Continuing Connected Transactions
Hong Kong Exchanges and Clearing Limited and The Stock Exchange of Hong Kong
Limited take no responsibility for the contents of this announcement, make no
representation as to its accuracy or completeness and expressly disclaim any
liability whatsoever for any loss howsoever arising from or in reliance upon
the whole or any part of the contents of this announcement.
DATANG INTERNATIONAL POWER GENERATION CO., LTD.
(a sino-foreign joint stock limited company incorporated in the
People's Republic of China)
(Stock Code: 00991)
ANNOUNCEMENT
CONTINUING CONNECTED TRANSACTIONS
FRAMEWORK AGREEMENT FOR CENTRALISED PURCHASE
The Board is pleased to announce that on 15 June 2012, the Company entered
into the Framework Agreement for Centralised Purchase with China Water
Resources and Power, a wholly-owned subsidiary of CDC, in connection with the
centralised purchase of machinery, equipment and materials required for
project construction through China Water Resources and Power.
CONTINUING CONNECTED TRANSACTIONS
As at the date of this announcement, CDC and its subsidiaries hold a total of
approximately 34.71% of the issued share capital of the Company. As China Water
Resources and Power is a wholly-owned subsidiary of CDC, China Water Resources
and Power is therefore a connected person of the Company under Chapter 14A of
the Listing Rules. The transactions contemplated under the Framework Agreement
for Centralised Purchase constitute continuing connected transactions of the
Company.
As each of the applicable percentage ratios (as defined in Rule 14.07 of the
Listing Rules) of the Framework Agreement for Centralised Purchase is more than
0.1% but less than 5%, such transactions are only subject to the reporting and
announcement requirements, but do not require the approval by the independent
shareholders of the Company under Chapter 14A of the Listing Rules.
BACKGROUND
In order to regulate and enhance the management of purchase of project
materials and to leverage bulk purchase advantages, the Company and China Water
Resources and Power, a subsidiary of CDC, entered into the Framework Agreement
for Centralised Purchase on 15 June 2012 to centralise the purchase of
machinery, equipment and materials required for project construction so as to
enhance quality of purchase and lower purchase costs, thereby enhancing the
profitability of the Company.
FRAMEWORK AGREEMENT FOR CENTRALISED PURCHASE
Date
15 June 2012
Parties
(i) The Company; and
(ii) China Water Resources and Power
Subject Matter
1. China Water Resources and Power agreed to conduct centralised purchase of
machinery, equipment and materials required for project construction in
accordance with the demands of the Company and/or its subordinated
enterprises for project construction machinery, equipment and materials.
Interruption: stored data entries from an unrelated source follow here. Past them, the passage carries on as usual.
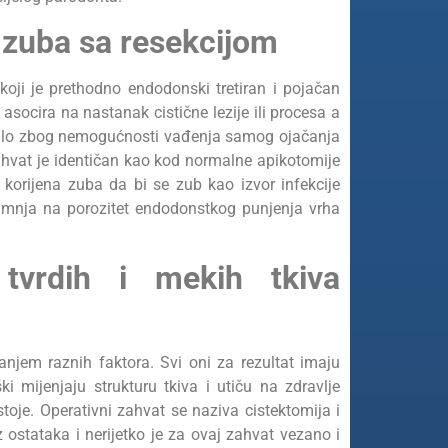
 zuba sa resekcijom
koji je prethodno endodonski tretiran i pojačan
socira na nastanak cistične lezije ili procesa a
 bilo zbog nemogućnosti vađenja samog ojačanja
Zahvat je identičan kao kod normalne apikotomije
 korijena zuba da bi se zub kao izvor infekcije
sumnja na porozitet endodonstkog punjenja vrha
 tvrdih i mekih tkiva
anjem raznih faktora. Svi oni za rezultat imaju
i mijenjaju strukturu tkiva i utiču na zdravlje
stoje. Operativni zahvat se naziva cistektomija i
ostataka i nerijetko je za ovaj zahvat vezano i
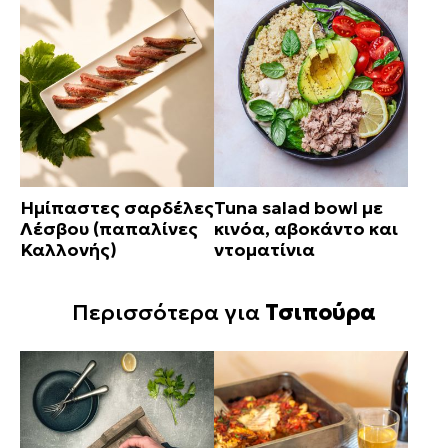
Ημίπαστες σαρδέλες
Tuna salad bowl με
Λέσβου (παπαλίνες
κινόα, αβοκάντο και
Καλλονής)
ντοματίνια
Περισσότερα για
Τσιπούρα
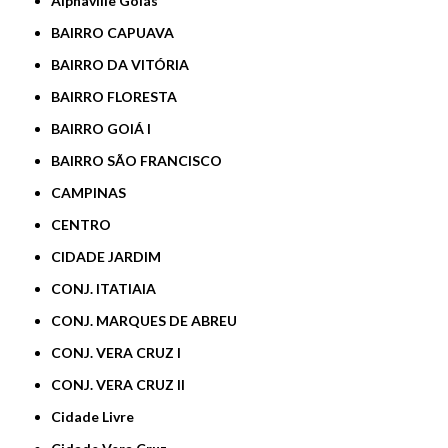
Alphaville Goiás
BAIRRO CAPUAVA
BAIRRO DA VITÓRIA
BAIRRO FLORESTA
BAIRRO GOIÁ I
BAIRRO SÃO FRANCISCO
CAMPINAS
CENTRO
CIDADE JARDIM
CONJ. ITATIAIA
CONJ. MARQUES DE ABREU
CONJ. VERA CRUZ I
CONJ. VERA CRUZ II
Cidade Livre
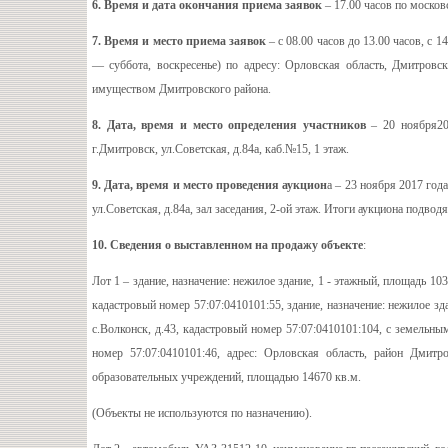
6. Время и дата окончания приема заявок
– 17.00 часов по москов
7. Время и место приема заявок
– с 08.00 часов до 13.00 часов, с 
— суббота, воскресенье) по адресу: Орловская область, Дмитровс
имуществом Дмитровского района.
8. Дата, время и место определения участников
– 20 ноября201
г.Дмитровск, ул.Советская, д.84а, каб.№15, 1 этаж.
9. Дата, время и место проведения аукцион
а – 23 ноября 2017 год
ул.Советская, д.84а, зал заседания, 2-ой этаж. Итоги аукциона подвод
10. Сведения о выставленном на продажу объекте
:
Лот 1 – здание, назначение: нежилое здание, 1 - этажный, площадь 103
кадастровый номер 57:07:0410101:55, здание, назначение: нежилое зд
с.Волконск, д.43, кадастровый номер 57:07:0410101:104, с земельн
номер 57:07:0410101:46, адрес: Орловская область, район Дмитро
образовательных учреждений, площадью 14670 кв.м.
(Объекты не используются по назначению).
The selling prices of such project construction machinery, equipment and
materials offered by China Water Resources and Power shall not be higher
than the prevailing average market prices of such project construction
machinery, equipment and materials.
2. According to the actual demands of the Company and/or its subordinated
enterprises, China Water Resources and Power will conduct tender of
materials purchase in accordance with relevant law and regulations of the
State. The process of purchase tender conducted by China Water Resources
and Power will be under the supervision of the Company.
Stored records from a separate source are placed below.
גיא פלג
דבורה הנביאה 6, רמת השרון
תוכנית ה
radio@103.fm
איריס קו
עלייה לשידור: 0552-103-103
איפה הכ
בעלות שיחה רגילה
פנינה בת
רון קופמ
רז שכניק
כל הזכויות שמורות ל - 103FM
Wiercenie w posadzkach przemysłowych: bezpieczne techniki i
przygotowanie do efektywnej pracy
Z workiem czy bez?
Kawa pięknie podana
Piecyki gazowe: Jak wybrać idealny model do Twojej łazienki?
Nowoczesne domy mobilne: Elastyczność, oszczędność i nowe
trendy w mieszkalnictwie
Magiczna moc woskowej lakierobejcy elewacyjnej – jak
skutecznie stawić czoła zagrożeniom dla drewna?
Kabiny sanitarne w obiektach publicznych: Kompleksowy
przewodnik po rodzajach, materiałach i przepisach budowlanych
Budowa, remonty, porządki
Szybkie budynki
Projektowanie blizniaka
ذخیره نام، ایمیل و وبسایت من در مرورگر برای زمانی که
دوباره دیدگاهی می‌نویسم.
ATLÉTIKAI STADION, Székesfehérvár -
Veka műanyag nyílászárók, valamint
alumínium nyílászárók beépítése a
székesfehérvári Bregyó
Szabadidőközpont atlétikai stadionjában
3. Pursuant to the tender results, the Company and/or its subordinated
enterprises will enter into specific purchase contracts with China Water
Resources and Power setting out specific terms for the purchase, but such
terms shall be consistent with the principles and the terms of the
Framework Agreement for Centralised Purchase. China Water Resources and
Power will be responsible for the coordination of the supply of goods and
the examination of the arrival goods, as well as resolving problems during
the implementation of the purchase contracts.
Term
The term of the Framework Agreement for Centralised Purchase is from 1 June
2012 to 31 December 2012.
The Company confirms that each of the applicable percentage ratios (as defined
under Rule 14.07 of the Listing Rules) in respect of the transactions amount
under the Framework Agreement for Centralised Purchase for the period from 1
June 2012 to the date of this announcement did not exceed the de minimis
threshold set out under Chapter 14A of the Listing Rules.
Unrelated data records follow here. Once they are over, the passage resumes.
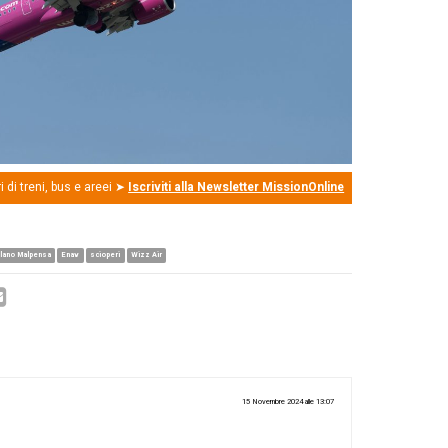
probabilità, si verificheranno ritardi e cancellazioni dei v
, vi consigliamo di tenervi aggiornati con la compagnia p
 interessarti
Sciopero nazionale trasporti 8 Novembre
e
.
di e cancellazioni a Linate, Malpe
mbre
vembre
ci saranno anche una serie di proteste che intere
inate
,
Milano Malpensa
e l’aeroprorto di
Venezia
. In par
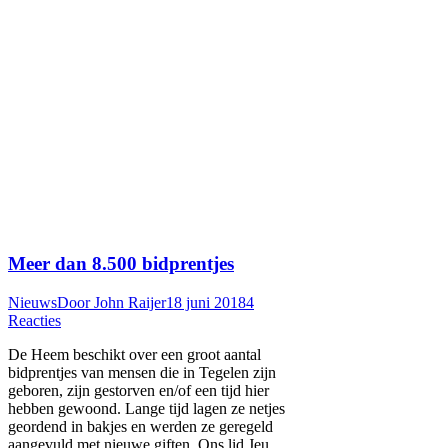
Meer dan 8.500 bidprentjes
Nieuws
Door
John Raijer
18 juni 2018
4
Reacties
De Heem beschikt over een groot aantal
bidprentjes van mensen die in Tegelen zijn
geboren, zijn gestorven en/of een tijd hier
hebben gewoond. Lange tijd lagen ze netjes
geordend in bakjes en werden ze geregeld
aangevuld met nieuwe giften. Ons lid Jeu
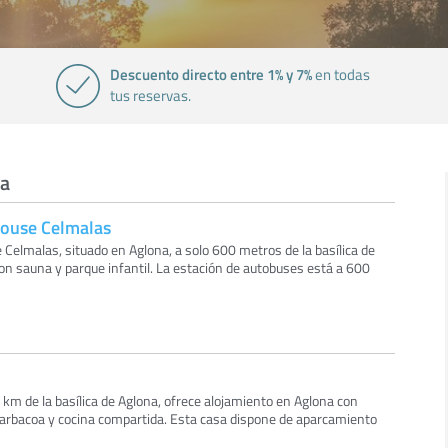
Descuento directo entre 1% y 7%
en todas
tus reservas.
na
House Celmalas
Celmalas, situado en Aglona, a solo 600 metros de la basílica de
on sauna y parque infantil. La estación de autobuses está a 600
,3 km de la basílica de Aglona, ofrece alojamiento en Aglona con
 barbacoa y cocina compartida. Esta casa dispone de aparcamiento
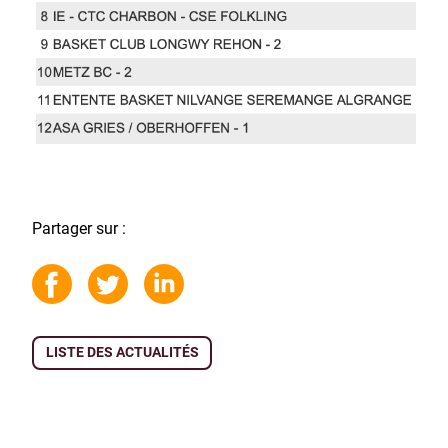
Partager sur :
LISTE DES ACTUALITÉS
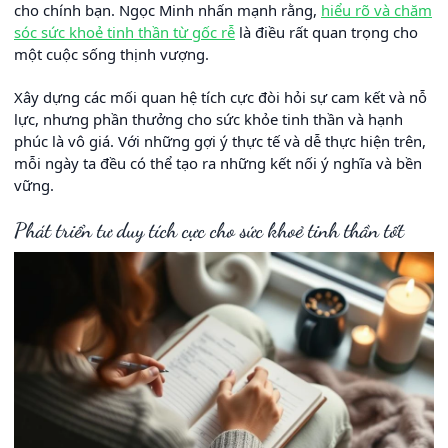
cho chính bạn. Ngọc Minh nhấn mạnh rằng,
hiểu rõ và chăm
sóc sức khoẻ tinh thần từ gốc rễ
là điều rất quan trọng cho
một cuộc sống thịnh vượng.
Xây dựng các mối quan hệ tích cực đòi hỏi sự cam kết và nỗ
lực, nhưng phần thưởng cho sức khỏe tinh thần và hạnh
phúc là vô giá. Với những gợi ý thực tế và dễ thực hiện trên,
mỗi ngày ta đều có thể tạo ra những kết nối ý nghĩa và bền
vững.
Phát triển tư duy tích cực cho sức khoẻ tinh thần tốt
Fee Standard and Calculation
During the course of centralised purchase, China Water Resources and Power will
be responsible for the coordination of tenders invitation, contract signing and
the implementation thereafter, transportation, examination of the arrival goods
and claims submission, etc. As such, China Water Resources and Power will
collect a management service fee (the relevant management fee shall not exceed
6% of the purchase amount on the purchase contracts). Such management service
fee is determined after arm's length negotiation between the parties taking
into account the management service fee to be charged for the provision of
similar services by other independent cooperating service providers. The
relevant management service fee to be collected by China Water Resources and
Power shall not be higher than the fee to be charged by China Water Resources
and Power for the provision of similar services to other independent third
parties and CDC.
China Water Resources and Power will issue a value added tax invoice comprising
the purchase amount and the management service fee to the Company and/or its
subordinated enterprises.
Annual Cap
Taking into account the expected project construction machinery, equipment and
materials applicable for centralised purchase which are required for the
construction of infrastructure projects of the Company and/or its subordinated
enterprises for the year ending 31 December 2012, the continuing connected
transactions contemplated under the Framework Agreement for Centralised
Purchase are subject to an annual cap of RMB1.2 billion (including the purchase
costs for the project construction machinery, equipment and materials and the
management service fees payable to China Water Resources and Power) for the
year ending 31 December 2012.
Historical Figures
The Company did not carry out similar transaction with China Water Resources
and Power in the three years ended 31 December 2009, 31 December 2010 and 31
December 2011.
INFORMATION OF PARTIES RELATING TO THE FRAMEWORK AGREEMENT FOR CENTRALISED
PURCHASE
1. The Company was established in December 1994 and is principally engaged in
the construction and operation of power plants, the sale of electricity
and thermal power, the repair and maintenance of power equipment and power
related technical services. The Group's main service areas are in the PRC.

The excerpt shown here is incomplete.